The concept of applying useful clock skew to the design of synchronous systems is not new. To date, the application of this design technique has been somewhat limited, as the related methodologies have been rather ad hoc, to be discussed shortly. More recently, the ability to leverage useful skew has seen a major improvement, and is now an integral part of production design flows. This article will briefly review the concept of useful skew, its prior implementation methods, and a significant enhancement in the overall design optimization methodology.
What is useful skew?
The design of a synchronous digital system requires the distribution of a (fundamental) clock signal to state elements within the digital network. A specific machine state is “captured” by an edge of this clock signal at state element inputs. Concurrently, the transition to the next machine state is “launched” by a change in the state values through fanout logic paths, to be captured at the next clock edge. The collection of logic and state elements controlled by this signal is denoted as a clock domain, which may encompass multiple block designs in the overall SoC hierarchy.
Current SoC designs incorporate many separate clock domains associated with unrelated clocks. The signal interface between domains is thus asynchronous, requiring specific logic circuitry (and electrical analysis) to evaluate the risk of anomalous metastable network behavior. (Clock domain crossing analysis, or CDC, is applied to the network to ensure the metastable design requirements are observed.)
The subsequent discussion will utilize the simplest of examples – i.e., a single clock frequency with a common capture edge to all state elements, and a clock edge-based launch time. Advanced SoCs would often include domain designs with: both rising and falling clock edge-sensitive state elements (with half-cycle timing paths); reduced clock frequencies by dividing the fundamental clock signal; and, latch-based synchronous timing where the launch time could be a state element data input transition while the latch clock is transparent. This discussion does not address clocking considerations common in serial interface communications, unique cases of asynchronous domains with “closely related” clocks – e.g., mesochronous, plesiochronous domains. This discussion also assumes the clock domain is isochronous, although there may be instantaneous deviations in the clock period at any state element input due to jitter – in other words, there is a single fundamental clock frequency throughout the domain over time.

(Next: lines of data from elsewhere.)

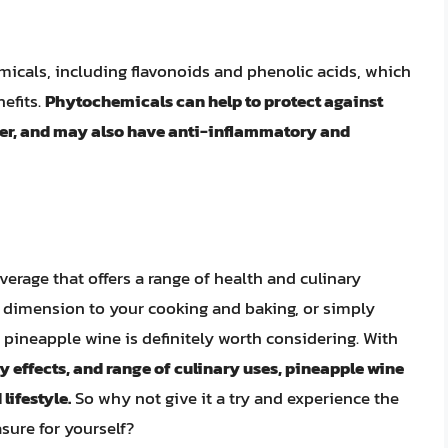
icals, including flavonoids and phenolic acids, which
efits.
Phytochemicals can help to protect against
cer, and may also have anti-inflammatory and
verage that offers a range of health and culinary
w dimension to your cooking and baking, or simply
, pineapple wine is definitely worth considering. With
 effects, and range of culinary uses, pineapple wine
lifestyle.
So why not give it a try and experience the
asure for yourself?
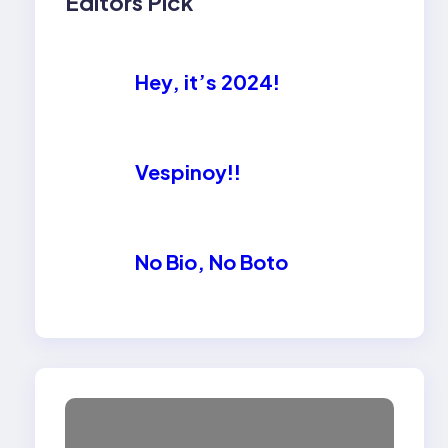
Editors Pick
Hey, it’s 2024!
Vespinoy!!
No Bio, No Boto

The figure below is the typical timing representation used for a synchronous system. A clock distribution network is provided on-chip from the clock source (e.g., an external source, an on-chip PLL), through interconnects and buffering circuitry to state elements.
The figure also includes a definition of the late mode timing slack, measured as the difference between the required arrival time and the actual logic path propagation arrival time.
The interconnects present from the clock source and between buffers could consist of a variety of physical topologies – e.g., a (top-level metal) grid, a balanced H-tree, a spine plus balanced branches (aka, a fishbone). The buffers could be logically inverting or non-inverting signal drivers or simple gating logic with additional enable inputs to suspend the clock propagation for one or more cycles.
The time interval between the clock launch edge and subsequent (next cycle) capture edge is based on the fundamental clock period, adjusted by two factors – jitter and skew.
The jitter represents the cycle-specific variation in the clock period. It originates from the time-variant conditions at the clock source, such as dynamic voltage and temperature at the PLL circuitry and/or thermal and mechanical noise from the reference crystal.
The skew in the arrival of the launch (cycle n) and capture (cycle n+1) clock edges also defines the time interval for the allowable path delays in the logic network. The skew is due to a combination of dynamic and static factors. Dynamic factors include: voltage and temperature variations in clock buffer circuitry, temperature variations in interconnects, capacitive coupling noise in interconnects. The static factors include process variation in the buffer circuits and interconnects, plus physical implementation design differences between the clock endpoints. More precisely, the skew is the difference in clock edge arrival at the two endpoints due to factors past the shared clock distribution to the endpoints, removing the common path from the source.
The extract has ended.